Moh. Umar L, Koordinator Lapangan Aliansi Lingkar Demokrasi Maluku, mendesak aparat penegak hukum untuk mengusut tuntas kasus ini. Ia menuding adanya pembiaran sistematis oleh pejabat pemerintah terhadap aktivitas tambang ilegal yang telah berlangsung lebih dari dua tahun.
“Kami menduga Walikota Ambon mengetahui dan membiarkan aktivitas ini. CV Hative Primajaya menyetor dana ke Pemkot tanpa punya izin. Ini bukan kelalaian, tapi bentuk keterlibatan pasif dalam kejahatan lingkungan,” tegas Umar.
Menurutnya, aktivitas penambangan dilakukan secara terbuka. Alat berat perusahaan bahkan beroperasi di siang hari tanpa hambatan dari Satpol PP maupun aparat hukum lainnya.
Aliansi secara tegas meminta Kapolda Maluku mengambil alih penanganan kasus ini. Umar juga mendesak agar pimpinan CV Hative Primajaya diperiksa, termasuk menelusuri aliran dana yang mengalir ke pejabat Pemerintah Kota Ambon.
“Jika terbukti ada gratifikasi atau suap berkedok pajak, maka harus dijerat dengan pasal pidana korupsi. Penegakan hukum terhadap kejahatan lingkungan tidak boleh setengah hati,” ujarnya.
Umar turut menuntut DPRD Kota Ambon, khususnya Komisi I, untuk segera menggelar Rapat Dengar Pendapat (RDP) dengan menghadirkan pihak-pihak terkait: CV Hative Primajaya, Dinas Lingkungan Hidup, Dinas Pendapatan, Satpol PP, serta Dinas ESDM Provinsi Maluku.
“Jika DPRD tidak segera bergerak, jangan salahkan rakyat jika turun ke jalan,” katanya dengan nada serius.
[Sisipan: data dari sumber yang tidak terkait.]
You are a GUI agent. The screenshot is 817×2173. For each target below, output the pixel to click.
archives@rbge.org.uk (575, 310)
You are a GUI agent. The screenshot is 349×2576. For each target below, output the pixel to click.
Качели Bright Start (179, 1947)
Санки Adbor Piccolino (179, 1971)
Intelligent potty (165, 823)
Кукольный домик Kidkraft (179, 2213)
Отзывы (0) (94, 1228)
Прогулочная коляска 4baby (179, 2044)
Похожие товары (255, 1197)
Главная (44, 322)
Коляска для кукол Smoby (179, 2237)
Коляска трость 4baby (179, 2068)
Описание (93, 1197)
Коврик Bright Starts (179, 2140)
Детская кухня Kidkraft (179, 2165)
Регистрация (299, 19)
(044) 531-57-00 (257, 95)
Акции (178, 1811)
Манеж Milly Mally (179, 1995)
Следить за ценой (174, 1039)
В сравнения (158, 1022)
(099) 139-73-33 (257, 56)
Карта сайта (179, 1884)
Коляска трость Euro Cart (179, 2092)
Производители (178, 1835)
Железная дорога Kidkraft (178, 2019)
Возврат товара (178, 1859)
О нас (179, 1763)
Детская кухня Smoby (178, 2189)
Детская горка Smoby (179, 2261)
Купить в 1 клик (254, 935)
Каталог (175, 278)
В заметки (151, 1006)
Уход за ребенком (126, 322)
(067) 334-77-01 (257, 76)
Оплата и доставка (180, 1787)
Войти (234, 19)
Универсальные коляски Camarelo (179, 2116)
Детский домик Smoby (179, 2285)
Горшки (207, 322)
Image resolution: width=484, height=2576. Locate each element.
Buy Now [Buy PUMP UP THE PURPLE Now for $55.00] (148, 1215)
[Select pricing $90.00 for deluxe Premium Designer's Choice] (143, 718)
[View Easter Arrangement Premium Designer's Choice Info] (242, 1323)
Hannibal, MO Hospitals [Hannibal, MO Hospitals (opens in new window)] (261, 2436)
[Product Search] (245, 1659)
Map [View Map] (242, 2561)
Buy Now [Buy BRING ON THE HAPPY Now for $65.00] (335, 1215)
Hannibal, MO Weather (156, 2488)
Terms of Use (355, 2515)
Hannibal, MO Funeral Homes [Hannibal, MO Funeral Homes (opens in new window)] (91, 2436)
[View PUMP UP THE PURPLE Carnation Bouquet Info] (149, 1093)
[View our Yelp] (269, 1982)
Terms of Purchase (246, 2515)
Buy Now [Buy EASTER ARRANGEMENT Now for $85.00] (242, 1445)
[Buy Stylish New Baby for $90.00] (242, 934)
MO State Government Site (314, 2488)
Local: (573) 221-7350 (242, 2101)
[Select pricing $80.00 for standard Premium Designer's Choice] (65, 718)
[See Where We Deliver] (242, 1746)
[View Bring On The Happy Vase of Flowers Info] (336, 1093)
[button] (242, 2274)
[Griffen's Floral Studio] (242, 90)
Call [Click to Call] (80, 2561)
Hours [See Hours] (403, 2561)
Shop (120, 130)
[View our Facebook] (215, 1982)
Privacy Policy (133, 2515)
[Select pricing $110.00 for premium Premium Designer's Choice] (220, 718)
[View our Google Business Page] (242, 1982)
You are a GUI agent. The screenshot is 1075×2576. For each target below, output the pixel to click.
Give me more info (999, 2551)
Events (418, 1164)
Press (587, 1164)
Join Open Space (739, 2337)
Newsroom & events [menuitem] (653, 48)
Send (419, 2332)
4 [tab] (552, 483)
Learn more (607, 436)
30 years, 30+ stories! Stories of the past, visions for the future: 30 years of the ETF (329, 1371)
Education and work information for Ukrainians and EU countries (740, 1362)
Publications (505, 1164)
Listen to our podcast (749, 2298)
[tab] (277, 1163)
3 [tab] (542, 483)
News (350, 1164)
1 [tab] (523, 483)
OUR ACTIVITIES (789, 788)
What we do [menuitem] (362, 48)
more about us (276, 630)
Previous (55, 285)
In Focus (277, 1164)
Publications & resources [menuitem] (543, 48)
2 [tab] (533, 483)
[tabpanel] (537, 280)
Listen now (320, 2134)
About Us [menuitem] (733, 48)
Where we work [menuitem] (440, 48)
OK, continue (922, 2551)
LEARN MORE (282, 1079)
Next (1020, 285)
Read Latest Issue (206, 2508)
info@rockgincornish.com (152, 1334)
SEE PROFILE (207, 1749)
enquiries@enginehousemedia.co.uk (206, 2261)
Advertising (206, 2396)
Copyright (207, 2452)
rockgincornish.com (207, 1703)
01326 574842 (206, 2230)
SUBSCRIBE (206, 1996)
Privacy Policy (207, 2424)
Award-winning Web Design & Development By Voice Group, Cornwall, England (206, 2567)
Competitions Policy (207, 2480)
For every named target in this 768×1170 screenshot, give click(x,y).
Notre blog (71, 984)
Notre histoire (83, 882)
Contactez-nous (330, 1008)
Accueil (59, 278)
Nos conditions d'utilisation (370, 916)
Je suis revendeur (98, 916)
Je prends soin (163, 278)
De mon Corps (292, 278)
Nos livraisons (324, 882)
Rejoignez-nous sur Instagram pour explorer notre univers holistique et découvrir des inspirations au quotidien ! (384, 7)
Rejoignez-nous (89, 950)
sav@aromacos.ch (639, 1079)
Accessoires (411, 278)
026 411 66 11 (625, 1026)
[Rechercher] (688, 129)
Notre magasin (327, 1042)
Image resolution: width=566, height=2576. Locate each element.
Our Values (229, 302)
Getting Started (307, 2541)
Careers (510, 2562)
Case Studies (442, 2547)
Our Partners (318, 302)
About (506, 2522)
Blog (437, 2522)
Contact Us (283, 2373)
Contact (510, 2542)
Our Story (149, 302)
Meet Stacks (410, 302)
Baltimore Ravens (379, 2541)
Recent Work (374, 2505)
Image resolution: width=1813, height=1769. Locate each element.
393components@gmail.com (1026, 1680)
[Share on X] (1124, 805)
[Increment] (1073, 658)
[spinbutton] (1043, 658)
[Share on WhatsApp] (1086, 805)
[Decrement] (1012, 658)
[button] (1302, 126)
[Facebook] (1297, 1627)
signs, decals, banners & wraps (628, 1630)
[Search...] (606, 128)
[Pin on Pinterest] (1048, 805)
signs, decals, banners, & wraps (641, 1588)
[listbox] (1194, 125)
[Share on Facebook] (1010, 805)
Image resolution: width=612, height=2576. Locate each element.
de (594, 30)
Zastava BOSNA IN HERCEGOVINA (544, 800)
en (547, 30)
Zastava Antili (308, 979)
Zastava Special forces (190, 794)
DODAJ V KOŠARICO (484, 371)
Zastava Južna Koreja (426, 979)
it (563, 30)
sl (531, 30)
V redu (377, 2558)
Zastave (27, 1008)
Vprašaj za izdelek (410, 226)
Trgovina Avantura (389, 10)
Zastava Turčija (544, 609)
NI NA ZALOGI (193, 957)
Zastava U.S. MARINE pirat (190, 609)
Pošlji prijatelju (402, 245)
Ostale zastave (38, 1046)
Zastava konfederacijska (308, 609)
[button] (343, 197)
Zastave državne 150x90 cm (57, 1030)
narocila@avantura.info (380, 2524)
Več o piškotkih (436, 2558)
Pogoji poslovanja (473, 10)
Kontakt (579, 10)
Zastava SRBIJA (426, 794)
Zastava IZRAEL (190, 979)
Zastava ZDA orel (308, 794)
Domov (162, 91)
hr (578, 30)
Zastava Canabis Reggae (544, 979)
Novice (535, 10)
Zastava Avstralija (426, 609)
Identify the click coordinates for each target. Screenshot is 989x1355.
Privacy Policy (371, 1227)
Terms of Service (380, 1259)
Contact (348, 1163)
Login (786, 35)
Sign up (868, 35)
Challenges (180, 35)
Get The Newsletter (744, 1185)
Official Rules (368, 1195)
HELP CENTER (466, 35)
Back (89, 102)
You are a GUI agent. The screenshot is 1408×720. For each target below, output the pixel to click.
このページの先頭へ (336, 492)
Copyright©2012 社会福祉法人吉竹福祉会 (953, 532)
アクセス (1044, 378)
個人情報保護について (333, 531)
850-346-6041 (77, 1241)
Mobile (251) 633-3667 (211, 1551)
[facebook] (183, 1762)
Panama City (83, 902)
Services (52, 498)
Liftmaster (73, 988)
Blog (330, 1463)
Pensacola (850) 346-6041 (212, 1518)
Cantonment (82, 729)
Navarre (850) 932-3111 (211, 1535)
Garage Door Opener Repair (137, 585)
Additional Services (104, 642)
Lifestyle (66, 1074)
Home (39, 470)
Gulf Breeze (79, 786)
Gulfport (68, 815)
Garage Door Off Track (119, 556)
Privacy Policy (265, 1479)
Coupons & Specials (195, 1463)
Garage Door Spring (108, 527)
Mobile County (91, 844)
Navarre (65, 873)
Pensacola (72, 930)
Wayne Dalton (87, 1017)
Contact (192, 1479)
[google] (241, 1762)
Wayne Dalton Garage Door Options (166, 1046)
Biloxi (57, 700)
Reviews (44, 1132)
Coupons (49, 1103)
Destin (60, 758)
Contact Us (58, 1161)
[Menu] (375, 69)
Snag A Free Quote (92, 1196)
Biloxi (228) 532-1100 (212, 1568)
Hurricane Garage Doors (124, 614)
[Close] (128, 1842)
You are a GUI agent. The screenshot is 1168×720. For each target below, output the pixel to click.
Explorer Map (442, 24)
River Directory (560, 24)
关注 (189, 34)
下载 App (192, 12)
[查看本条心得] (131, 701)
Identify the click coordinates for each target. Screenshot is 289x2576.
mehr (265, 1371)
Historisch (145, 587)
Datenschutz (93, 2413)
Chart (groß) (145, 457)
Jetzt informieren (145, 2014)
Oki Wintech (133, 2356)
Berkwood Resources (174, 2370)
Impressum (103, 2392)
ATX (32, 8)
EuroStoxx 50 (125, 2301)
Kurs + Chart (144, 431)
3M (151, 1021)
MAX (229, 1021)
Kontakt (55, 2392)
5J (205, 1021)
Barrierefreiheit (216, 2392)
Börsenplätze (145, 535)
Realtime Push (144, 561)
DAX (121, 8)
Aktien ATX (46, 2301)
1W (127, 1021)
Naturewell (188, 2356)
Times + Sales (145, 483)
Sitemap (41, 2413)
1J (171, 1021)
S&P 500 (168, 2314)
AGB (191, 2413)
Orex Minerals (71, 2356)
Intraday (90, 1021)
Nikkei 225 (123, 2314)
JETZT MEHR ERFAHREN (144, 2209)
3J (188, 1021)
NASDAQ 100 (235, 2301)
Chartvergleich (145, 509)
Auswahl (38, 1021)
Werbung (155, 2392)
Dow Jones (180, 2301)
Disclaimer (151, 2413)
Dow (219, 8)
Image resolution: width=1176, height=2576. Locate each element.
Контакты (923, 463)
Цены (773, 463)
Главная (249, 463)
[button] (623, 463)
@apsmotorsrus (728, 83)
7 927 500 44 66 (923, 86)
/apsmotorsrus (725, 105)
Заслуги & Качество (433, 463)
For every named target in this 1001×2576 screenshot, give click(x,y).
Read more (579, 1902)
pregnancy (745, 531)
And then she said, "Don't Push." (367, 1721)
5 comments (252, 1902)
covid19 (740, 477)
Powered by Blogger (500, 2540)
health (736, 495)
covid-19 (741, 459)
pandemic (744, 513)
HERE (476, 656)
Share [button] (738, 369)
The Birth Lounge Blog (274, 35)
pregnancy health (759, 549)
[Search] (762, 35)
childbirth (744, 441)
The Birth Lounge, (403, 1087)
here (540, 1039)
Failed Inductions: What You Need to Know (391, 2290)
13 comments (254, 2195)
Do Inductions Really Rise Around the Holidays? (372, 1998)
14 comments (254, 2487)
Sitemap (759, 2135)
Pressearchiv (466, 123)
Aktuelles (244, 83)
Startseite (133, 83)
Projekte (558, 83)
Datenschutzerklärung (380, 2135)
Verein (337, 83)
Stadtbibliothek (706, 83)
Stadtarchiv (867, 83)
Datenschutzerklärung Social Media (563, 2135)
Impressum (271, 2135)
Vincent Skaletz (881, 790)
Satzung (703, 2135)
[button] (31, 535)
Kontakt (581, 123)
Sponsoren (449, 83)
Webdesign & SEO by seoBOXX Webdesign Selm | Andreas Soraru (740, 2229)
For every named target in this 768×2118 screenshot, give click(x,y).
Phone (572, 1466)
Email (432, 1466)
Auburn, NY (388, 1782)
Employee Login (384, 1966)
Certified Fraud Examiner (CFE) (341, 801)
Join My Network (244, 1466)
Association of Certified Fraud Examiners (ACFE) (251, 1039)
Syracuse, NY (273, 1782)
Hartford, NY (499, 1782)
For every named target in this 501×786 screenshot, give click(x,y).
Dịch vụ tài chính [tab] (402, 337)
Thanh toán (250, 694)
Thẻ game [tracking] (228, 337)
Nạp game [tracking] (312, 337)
Aktivitas penambangan CV Hative Primajaya yang dilakukan tanpa izin dinilai melanggar Pasal 158 UU No. 3 Tahun 2020 tentang Pertambangan Mineral dan Batubara. Pasal tersebut menyebutkan bahwa setiap orang yang menambang tanpa IUP, IPR, atau IUPK dapat dipidana penjara paling lama lima tahun dan denda hingga Rp100 miliar.
Jika terbukti ada gratifikasi atau aliran dana yang tidak sah, maka kasus ini juga bisa dijerat Pasal 12B UU No. 31 Tahun 1999 jo. UU No. 20 Tahun 2001 tentang Tindak Pidana Korupsi, di mana gratifikasi dianggap suap apabila berhubungan dengan jabatan dan bertentangan dengan kewajiban atau tugas pejabat negara.
Aliansi Lingkar Demokrasi Maluku menegaskan bahwa kasus ini bukan sekadar pelanggaran administratif, melainkan soal integritas, keberanian aparat penegak hukum, dan masa depan lingkungan hidup di Kota Ambon.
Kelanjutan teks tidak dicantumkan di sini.